Digital technology will be central to delivering the chancellor’s spending cuts while alleviating the effect on voters
There is no divorcing digital technology from the politics of chancellor George Osborne’s demands in the Spending Review.
Kicking off the review period with the publication of the background document, he makes clear in its foreword that he is looking to all public services to make themselves more efficient by stepping up the use of technology.
Their ability to do this is going to play a big part in how voters regard Osborne and his Conservative colleagues in five years’ time. The scale of the spending cuts he demands is massive: he has told Whitehall departments to model their plans on two scenarios, for 25% and 40% savings in real terms by 2019-20. Frontline services are not going to escape cuts on those scales; but if the digital revolution can deliver it will provide the efficiencies to save a few more services from the knife, and convince some of the public that they should feel grateful rather than angry.
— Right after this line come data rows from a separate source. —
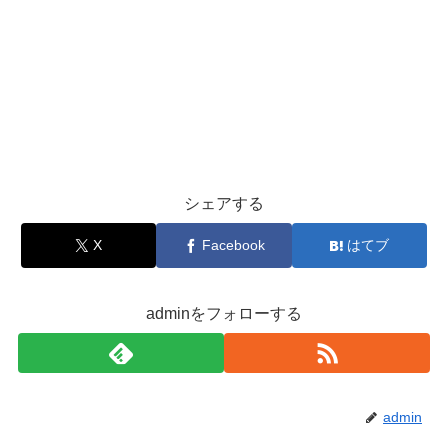
シェアする
X
Facebook
はてブ
adminをフォローする
admin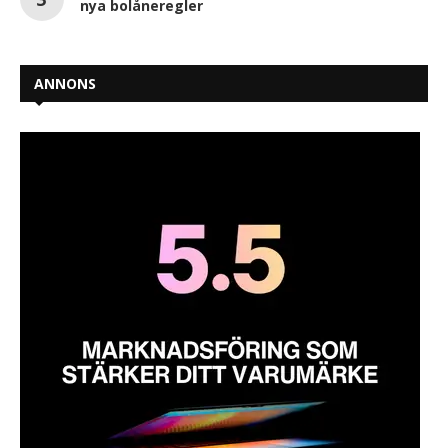
nya bolåneregler
ANNONS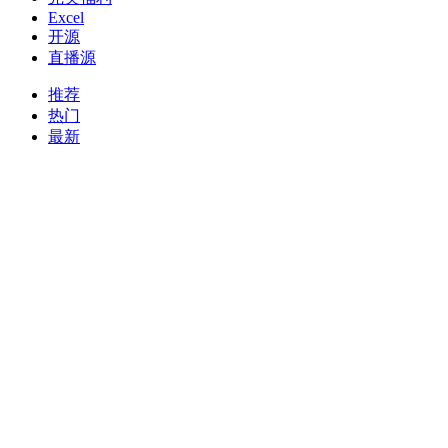
Excel
开源
直播源
推荐
热门
最新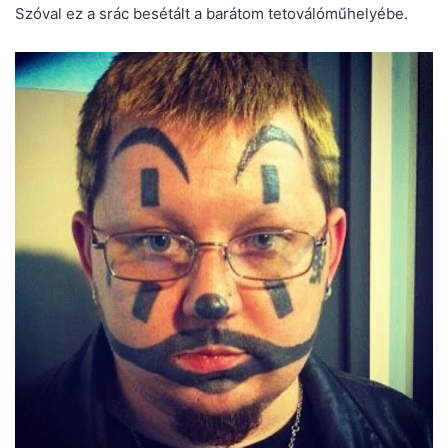
Szóval ez a srác besétált a barátom tetoválóműhelyébe.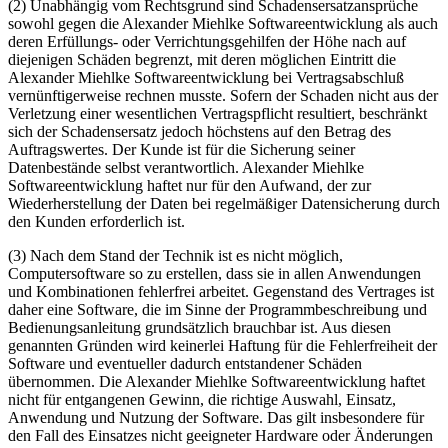
(2) Unabhängig vom Rechtsgrund sind Schadensersatzansprüche
sowohl gegen die Alexander Miehlke Softwareentwicklung als auch
deren Erfüllungs- oder Verrichtungsgehilfen der Höhe nach auf
diejenigen Schäden begrenzt, mit deren möglichen Eintritt die
Alexander Miehlke Softwareentwicklung bei Vertragsabschluß
vernünftigerweise rechnen musste. Sofern der Schaden nicht aus der
Verletzung einer wesentlichen Vertragspflicht resultiert, beschränkt
sich der Schadensersatz jedoch höchstens auf den Betrag des
Auftragswertes. Der Kunde ist für die Sicherung seiner
Datenbestände selbst verantwortlich. Alexander Miehlke
Softwareentwicklung haftet nur für den Aufwand, der zur
Wiederherstellung der Daten bei regelmäßiger Datensicherung durch
den Kunden erforderlich ist.
(3) Nach dem Stand der Technik ist es nicht möglich,
Computersoftware so zu erstellen, dass sie in allen Anwendungen
und Kombinationen fehlerfrei arbeitet. Gegenstand des Vertrages ist
daher eine Software, die im Sinne der Programmbeschreibung und
Bedienungsanleitung grundsätzlich brauchbar ist. Aus diesen
genannten Gründen wird keinerlei Haftung für die Fehlerfreiheit der
Software und eventueller dadurch entstandener Schäden
übernommen. Die Alexander Miehlke Softwareentwicklung haftet
nicht für entgangenen Gewinn, die richtige Auswahl, Einsatz,
Anwendung und Nutzung der Software. Das gilt insbesondere für
den Fall des Einsatzes nicht geeigneter Hardware oder Änderungen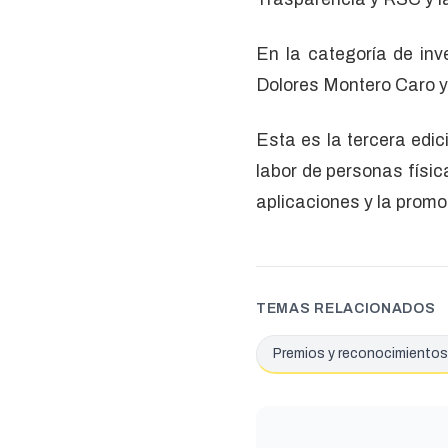
En la categoría de inv
Dolores Montero Caro y
Esta es la tercera edic
labor de personas física
aplicaciones y la promo
TEMAS RELACIONADOS
Premios y reconocimientos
There are likely to be four main elements to the digital campaign, each of which brings a degree of political uncertainty.
One is in forcing organisations to make the business case for technology investments when they are making sharp cuts on the frontline. It makes sense to chief executives and finance officers who can see the long term benefits, but not always to the voters, especially when there has been a lot of cynicism about the shortcomings of government IT.
It will take some careful management, and an effort to ensure these are not perceived as big IT projects, to dampen any complaints from press and politicians about the spending.
Second is that much of the effort is going to focus on developing more online self-service channels. There has already been significant, with a consensus that it can be an effective cutter of administration costs, but there is still a long way to go until it becomes the norm.
It is likely most public-facing service providers are preparing for the challenge, but it leaves open the issue of what happens to the core of older and vulnerable people who are never going to be digitally savvy. For all the efforts to spread digital inclusion they are going to comprise a significant proportion of the population beyond 2020, and they are the most likely to have an urgent need of public services. Any evidence that they are being deprived because of a failure to use a computer will lead to negative press and complaints that the government is happy to leave some people behind.
Thirdly, the campaign for government as a platform has to be extended beyond Whitehall departments and agencies. There is already a debate about how local government and other service providers can share more assets and infrastructure, but it is moving slowly and there will have to be a lot more urgency, and a commitment by organisations to go along with the crowd.
It is going to need a push from the centre, and at least one coordinating body to make it work. But local authorities and healthcare trusts are traditionally keen to preserve their autonomy, and the Spending Review also makes a commitment to more devolution to cities and regions. It raises questions about how ready organisations will be to share, and if so whether it should work nationally, regionally or in non-geographic clusters.
Finally, there has to be an emphasis on increasing the use of mobile technology and flexible working to achieve of the Spending Reviews aims – shedding a sizeable chunk of the public sector property estate. It has been an issue in the public sector for several years and there have been efforts to get more people working outside the office; but it still runs into the cultural obstacles that are often difficult to dislodge.
None of these problems are insurmountable, but there is an element of politics in all of them and they are going to require some deft management, and probably a few confrontations, if they are to be achieved.
Osborne will be hoping that his allies are up to the challenge.